# Horse Training



## Breezy2011 (Nov 23, 2012)

For all of those who keep up with my threads and posts, I am not asking a question.

I am explaining the training I have done and what I am going to do. First of all, you can say that I will not be able to break Breeze myself, but I am and will. I will have help with a trainer, but I will be the only one who is getting on her back for a while. 

Anyways, yesterday I put the bareback pad on my 2 year old. Did she freak out? No she didn't. I tightened the girth so the pad would stay put, I took it off, and back on, I did not hold Breeze back, I dropped the lead rope and she stood there. I put the bareback pad on and took it off on both sides of her, rubbed it all over, moved it over her butt, and up her neck a little. I made the sturrips bump against her side and she stood their.

She had no problem with it being on her back, or around her belly, as tight as a saddle would be. 

Other training I have done is this:
-lunge her, walking, trotting, stop.
-backing up
-desensitizing to ropes, whips, farm equipment, balls, etc.
-halter train and leading
-standing still while tied
-working on ground tying
-much more..pm me if you would like to know.

I am the one who halter broke her, and trained her to lead. I got Breeze as a wild yearling and she is about to turn 2 in 2013.


----------



## rookie (May 14, 2012)

Breezy, I am glad things went well today with your horse. I am glad you are working with a trainer. I am confused as to the point of your discussion thread. Is this meant to show up all those that doubted you? Isn't the best response to criticism to shut it down not with harsh words but with success? The best revenge is a life lived well. Your horse is doing well in training and that should be reward enough. I can understand the desire to share in great training achievements; however, the sweet taste of victory was not what I got out of this thread. I might have mis-read it but what I got was the preverbial thumbed nose to those who questioned your abilities. These sort of threads are the kind that make people poo poo your abilities because they show a lack of maturity in my opinion. Which could lead to greater blow back. The other alternative I got was that you were trying to sell yourself as a trainer. Which I don't see being true but I could see someone who is unfamiliar with your previous posts deducing that from this post. 

Again, I am glad you and your horse are doing well. I hope you have continued success. I don't mean to call you childish or immature, we all do things that belie our age from time to time.


----------



## gigem88 (May 10, 2011)

Good for you, hope you continue to have success!
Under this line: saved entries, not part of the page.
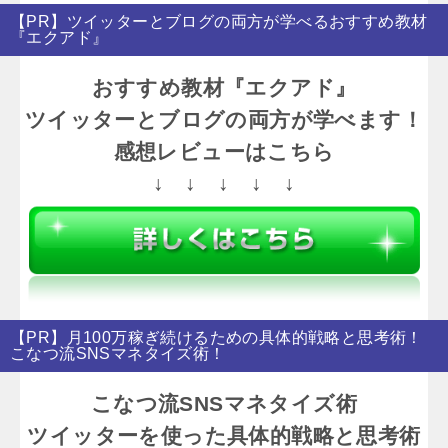
【PR】ツイッターとブログの両方が学べるおすすめ教材
『エクアド』
おすすめ教材『エクアド』
ツイッターとブログの両方が学べます！
感想レビューはこちら
↓ ↓ ↓ ↓ ↓
【PR】月100万稼ぎ続けるための具体的戦略と思考術！
こなつ流SNSマネタイズ術！
こなつ流SNSマネタイズ術
ツイッターを使った具体的戦略と思考術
Post some photos when you can.


----------



## Breezy2011 (Nov 23, 2012)

rookie said:


> Breezy, I am glad things went well today with your horse. I am glad you are working with a trainer. I am confused as to the point of your discussion thread. Is this meant to show up all those that doubted you? Isn't the best response to criticism to shut it down not with harsh words but with success? The best revenge is a life lived well. Your horse is doing well in training and that should be reward enough. I can understand the desire to share in great training achievements; however, the sweet taste of victory was not what I got out of this thread. I might have mis-read it but what I got was the preverbial thumbed nose to those who questioned your abilities. These sort of threads are the kind that make people poo poo your abilities because they show a lack of maturity in my opinion. Which could lead to greater blow back. The other alternative I got was that you were trying to sell yourself as a trainer. Which I don't see being true but I could see someone who is unfamiliar with your previous posts deducing that from this post.
> 
> Again, I am glad you and your horse are doing well. I hope you have continued success. I don't mean to call you childish or immature, we all do things that belie our age from time to time.
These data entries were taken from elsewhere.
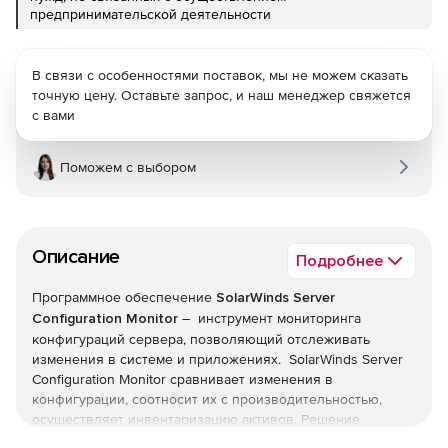
предпринимательской деятельности
В связи с особенностями поставок, мы не можем сказать
точную цену. Оставьте запрос, и наш менеджер свяжется
с вами
Поможем с выбором
Описание
Подробнее
Программное обеспечение
SolarWinds Server
Configuration Monitor
– инструмент мониторинга
конфигураций сервера, позволяющий отслеживать
изменения в системе и приложениях. SolarWinds Server
Configuration Monitor сравнивает изменения в
конфигурации, соотносит их с производительностью,
осуществляет инвентаризацию активов. Решение
интегрировано с платформой Orion.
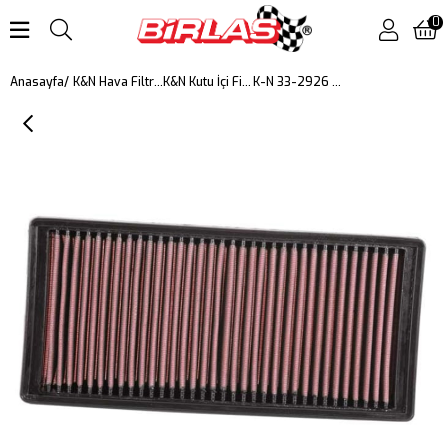
0
K-N 33-2926 HAVA FİLTRESİ
Anasayfa
K&N Hava Filtreleri
K&N Kutu İçi Filtreler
I am by no means calling myself a trainer. I just want to train my own horse, so she listens to me, and my way of riding. I will get other people to ride her also, to get her use to differents ways of riding and to listen to everyone.

I am not trying to get back to people who once doubted me, but I do want to tell them, and let them know, that I can do it, as most think I cannot. 

I am not acting immature by spreading the word that training Breeze is going great.


----------